Na recente passagem por Portugal, como é meu hábito, percorri algumas Livrarias de Lisboa, à procura de Literatura sobre o 25 de Abril. Recebi muitas recomendações, de amigos e até de alguns convivas de ocasião, mas em nenhum momento me falaram do Livro do General António de Spínola, com o título “Portugal e o Futuro”, lançado no dia 22 de Fevereiro de 1974. Também ninguém me falou da obra do João Ceu e Silva, com o título “O General que começou o 25 de Abril, dois meses antes dos capitães”, cuja 1ª edição aconteceu em Fevereiro de 2024.

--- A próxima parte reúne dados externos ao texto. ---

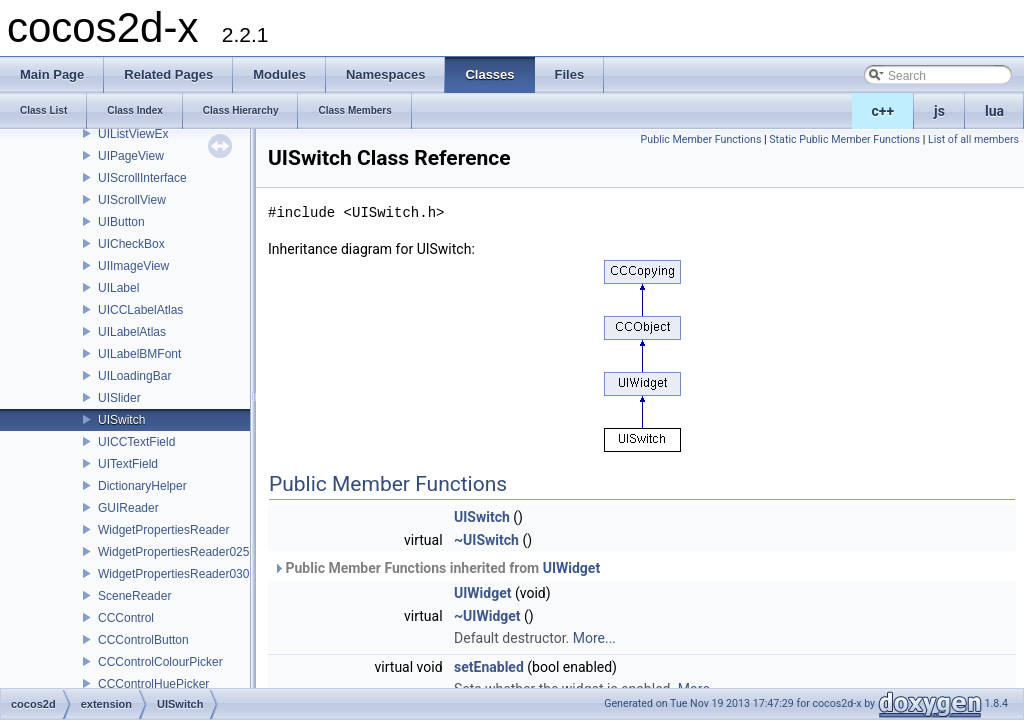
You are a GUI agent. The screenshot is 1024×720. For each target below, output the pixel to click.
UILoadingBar (134, 376)
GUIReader (128, 508)
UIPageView (131, 156)
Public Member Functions (701, 139)
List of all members (973, 139)
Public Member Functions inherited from (436, 568)
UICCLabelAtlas (140, 310)
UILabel (118, 288)
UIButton (121, 222)
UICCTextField (136, 442)
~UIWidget (487, 616)
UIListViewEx (133, 134)
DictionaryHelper (142, 486)
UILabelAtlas (132, 332)
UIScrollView (132, 200)
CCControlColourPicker (160, 662)
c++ (883, 111)
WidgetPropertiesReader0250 (177, 552)
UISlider (119, 398)
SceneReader (134, 596)
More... (594, 638)
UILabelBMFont (139, 354)
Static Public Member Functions (844, 139)
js (939, 111)
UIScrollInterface (142, 178)
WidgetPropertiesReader (163, 530)
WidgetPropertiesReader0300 (177, 574)
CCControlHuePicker (153, 684)
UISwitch (121, 420)
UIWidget (571, 568)
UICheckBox (131, 244)
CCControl (126, 618)
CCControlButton (143, 640)
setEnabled (489, 667)
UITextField (128, 464)
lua (994, 111)
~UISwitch (486, 540)
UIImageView (133, 266)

Segundo o autor do Livro “O General que começou o 25 de Abril dois meses antes dos Capitães” João Ceu e Silva, com destaque no primeiro parágrafo desta reflexão, efectivamente, são muito poucas pessoas que relacionam o 25 de Abril de 1974, com a obra do General António de Spínola, com o título “Portugal e o Futuro” mesmo em Portugal, mas o mais relevante nesse livro é o reconhecimento do General António de Spínola de que “a vitória, exclusivamente militar, é inviável”. Portanto, isto, dito por um militar do nível do General, naturalmente, provoca um grande impacto na sociedade no geral e nos militares de baixa patência, por isso caberia aos capitães a materialização de um Golpe de Estado que deita abaixo o Estado Novo de Marcelo Caetano.
Se o Livro com o título “Portugal e o Futuro” teve um impacto tremendo no seio da sociedade Portuguesa, quer me parecer que as “Províncias Ultramarinas” se mantiveram indiferentes às correntes de então. Só assim se pode justificar a reacção dos portugueses residentes em Moçambique, em relação aos Acordos de Lusaka, assinados entre Portugal e a FRELIMO – Frente de Libertação de Moçambique.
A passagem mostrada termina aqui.